I Have Lost Interest In Ben Carson
I still hate him with every fiber of my body. But the real reason for giving up abusing Ben is that I can’t keep up with the stupid fucking things he says. As an ancillary reason, it’s because his run for president is doomed-he peaked too early, lied a lot and generally fell asleep during every interview he took part in. As a consolation prize, he gets to go on speaking tours, ghostwrite more books, and perhaps land a gig in radio like Herman Cain did.
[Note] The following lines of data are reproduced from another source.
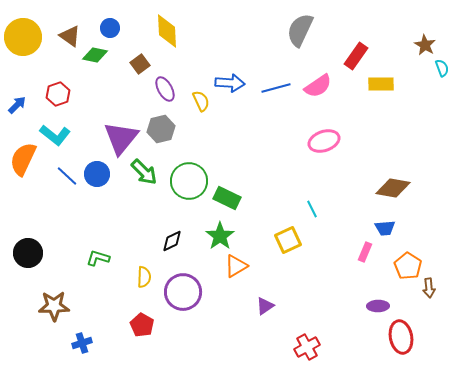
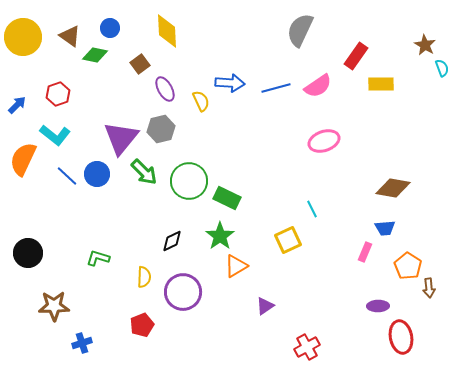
red pentagon at (142, 325): rotated 20 degrees clockwise
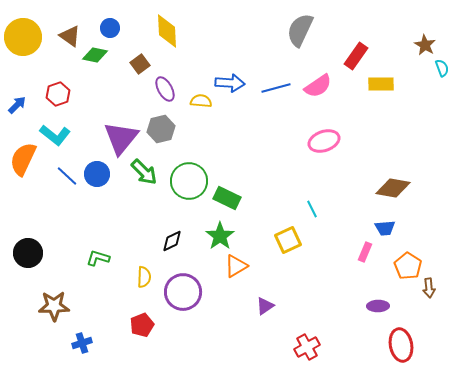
yellow semicircle at (201, 101): rotated 60 degrees counterclockwise
red ellipse at (401, 337): moved 8 px down
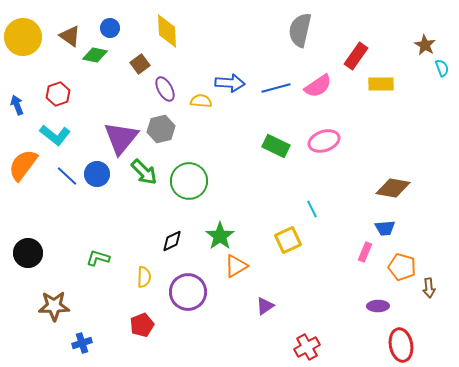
gray semicircle at (300, 30): rotated 12 degrees counterclockwise
blue arrow at (17, 105): rotated 66 degrees counterclockwise
orange semicircle at (23, 159): moved 6 px down; rotated 12 degrees clockwise
green rectangle at (227, 198): moved 49 px right, 52 px up
orange pentagon at (408, 266): moved 6 px left, 1 px down; rotated 16 degrees counterclockwise
purple circle at (183, 292): moved 5 px right
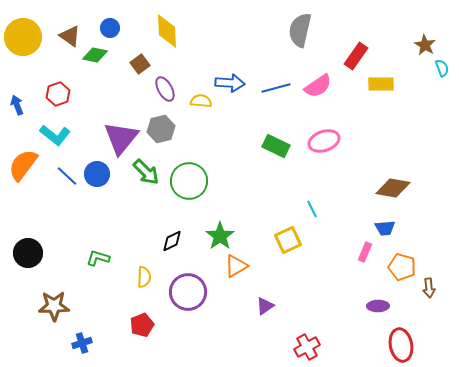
green arrow at (144, 172): moved 2 px right
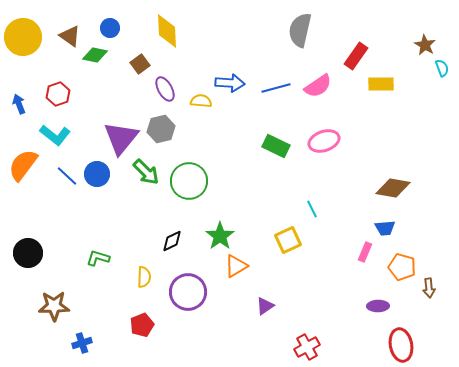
blue arrow at (17, 105): moved 2 px right, 1 px up
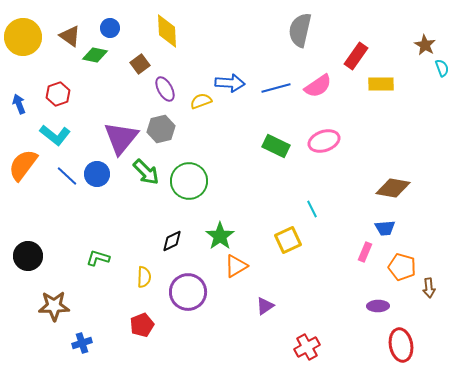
yellow semicircle at (201, 101): rotated 25 degrees counterclockwise
black circle at (28, 253): moved 3 px down
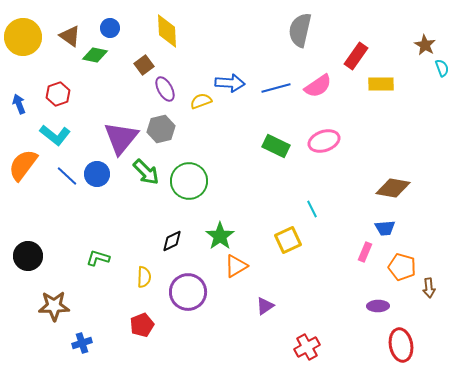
brown square at (140, 64): moved 4 px right, 1 px down
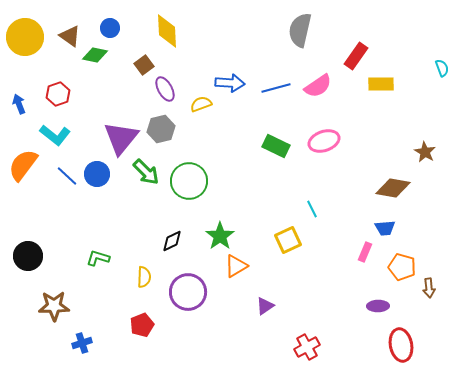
yellow circle at (23, 37): moved 2 px right
brown star at (425, 45): moved 107 px down
yellow semicircle at (201, 101): moved 3 px down
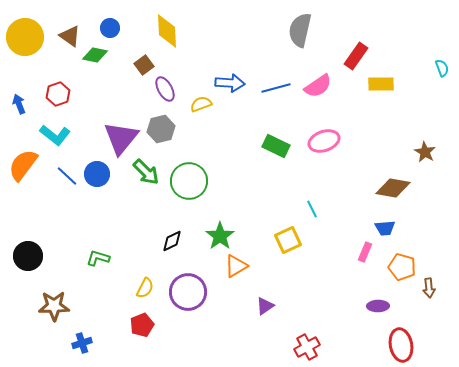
yellow semicircle at (144, 277): moved 1 px right, 11 px down; rotated 25 degrees clockwise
Juust one more time. Allow me that and I am done:
There is at least one fifth-grader who will not soon forget Ben Carson’s visit Thursday to Cedar Rapids, Iowa: The one whom Carson helped single out as his class’s “worst student” before a crowd of hundreds.
It happened when the Republican presidential candidate was trying to make a self-deprecating joke about his own academic ineptitude in grade school.
“As a fifth-grade student, I was a horrible student,” Carson said, according to video captured by CBS News. “Anybody here in fifth grade? Who’s the worst student?”
More than a half dozen students turned and pointed at one particular classmate, according to the Des Moines Register, and the room erupted in laughter.
Has this guy ever met any children? If so, he would know not to give them an opportunity to destroy another kid’s reputation. School is hard enough without being ridiculed in assembly. Ben may not have meant it that way, but it doesn’t matter-the fact is that he had no foresight as to what his words would do.
Carson’s boat may have too many holes in it to save him, but I think this torpedo ends his run once and for all.